[v2,0/4] KVM: x86: tracepoint updates

Message ID	20230924124410.897646-1-mlevitsk@redhat.com (mailing list archive)
Headers	show Return-Path: <kvm-owner@vger.kernel.org> From: Maxim Levitsky <mlevitsk@redhat.com> To: kvm@vger.kernel.org Cc: Dave Hansen <dave.hansen@linux.intel.com>, x86@kernel.org, linux-kernel@vger.kernel.org, "H. Peter Anvin" <hpa@zytor.com>, Sean Christopherson <seanjc@google.com>, Paolo Bonzini <pbonzini@redhat.com>, Ingo Molnar <mingo@redhat.com>, Thomas Gleixner <tglx@linutronix.de>, Borislav Petkov <bp@alien8.de>, Maxim Levitsky <mlevitsk@redhat.com> Subject: [PATCH v2 0/4] KVM: x86: tracepoint updates Date: Sun, 24 Sep 2023 15:44:06 +0300 Message-Id: <20230924124410.897646-1-mlevitsk@redhat.com> Content-Type: text/plain; charset="utf-8" MIME-Version: 1.0 Content-Transfer-Encoding: quoted-printable Precedence: bulk
Series	KVM: x86: tracepoint updates \| expand [v2,0/4] KVM: x86: tracepoint updates [v2,1/4] KVM: x86: refactor req_immediate_exit logic [v2,2/4] KVM: x86: add more information to the kvm_entry tracepoint [v2,3/4] KVM: x86: add more information to kvm_exit tracepoint [v2,4/4] KVM: x86: add new nested vmexit tracepoints

Message ID

20230924124410.897646-1-mlevitsk@redhat.com (mailing list archive)

Headers

From: Maxim Levitsky <mlevitsk@redhat.com>
To: kvm@vger.kernel.org
Cc: Dave Hansen <dave.hansen@linux.intel.com>, x86@kernel.org,
        linux-kernel@vger.kernel.org, "H. Peter Anvin" <hpa@zytor.com>,
        Sean Christopherson <seanjc@google.com>,
        Paolo Bonzini <pbonzini@redhat.com>,
        Ingo Molnar <mingo@redhat.com>,
        Thomas Gleixner <tglx@linutronix.de>,
        Borislav Petkov <bp@alien8.de>,
        Maxim Levitsky <mlevitsk@redhat.com>
Subject: [PATCH v2 0/4] KVM: x86: tracepoint updates
Date: Sun, 24 Sep 2023 15:44:06 +0300
Message-Id: <20230924124410.897646-1-mlevitsk@redhat.com>
Content-Type: text/plain; charset="utf-8"
MIME-Version: 1.0
Content-Transfer-Encoding: quoted-printable
Precedence: bulk

Series

KVM: x86: tracepoint updates | expand

Message

Maxim Levitsky Sept. 24, 2023, 12:44 p.m.
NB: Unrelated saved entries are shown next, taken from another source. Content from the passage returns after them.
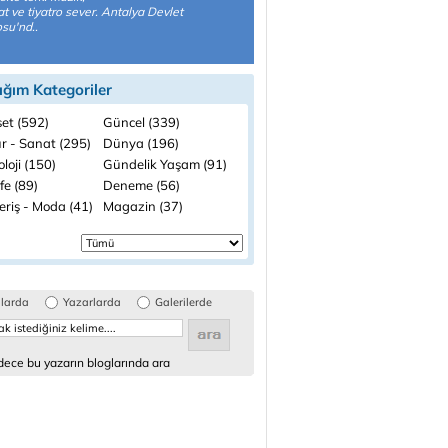
t ve tiyatro sever. Antalya Devlet
osu'nd..
ığım Kategoriler
set (592)
Güncel (339)
ür - Sanat (295)
Dünya (196)
loji (150)
Gündelik Yaşam (91)
fe (89)
Deneme (56)
eriş - Moda (41)
Magazin (37)
glarda
Yazarlarda
Galerilerde
ece bu yazarın bloglarında ara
UTC

This patch series is intended to add some selected information
to the kvm tracepoints to make it easier to gather insights about
running nested guests.

This patch series was developed together with a new x86 performance analysis tool
that I developed recently (https://gitlab.com/maximlevitsky/kvmon)
which aims to be a better kvm_stat, and allows you at glance
to see what is happening in a VM, including nesting.

Best regards,
	Maxim Levitsky

Maxim Levitsky (4):
  KVM: x86: refactor req_immediate_exit logic
  KVM: x86: add more information to the kvm_entry tracepoint
  KVM: x86: add more information to kvm_exit tracepoint
  KVM: x86: add new nested vmexit tracepoints

 arch/x86/include/asm/kvm-x86-ops.h |   2 +-
 arch/x86/include/asm/kvm_host.h    |  11 ++-
 arch/x86/kvm/svm/nested.c          |  22 ++++++
 arch/x86/kvm/svm/svm.c             |  22 +++++-
 arch/x86/kvm/trace.h               | 115 +++++++++++++++++++++++++++--
 arch/x86/kvm/vmx/nested.c          |  21 ++++++
 arch/x86/kvm/vmx/vmx.c             |  31 +++++---
 arch/x86/kvm/vmx/vmx.h             |   2 -
 arch/x86/kvm/x86.c                 |  34 ++++-----
 9 files changed, 214 insertions(+), 46 deletions(-)

Comments

Sean Christopherson Sept. 26, 2023, 12:03 a.m. UTC | #1

On Sun, Sep 24, 2023, Maxim Levitsky wrote:
> This patch series is intended to add some selected information
> to the kvm tracepoints to make it easier to gather insights about
> running nested guests.
> 
> This patch series was developed together with a new x86 performance analysis tool
> that I developed recently (https://gitlab.com/maximlevitsky/kvmon)
> which aims to be a better kvm_stat, and allows you at glance
> to see what is happening in a VM, including nesting.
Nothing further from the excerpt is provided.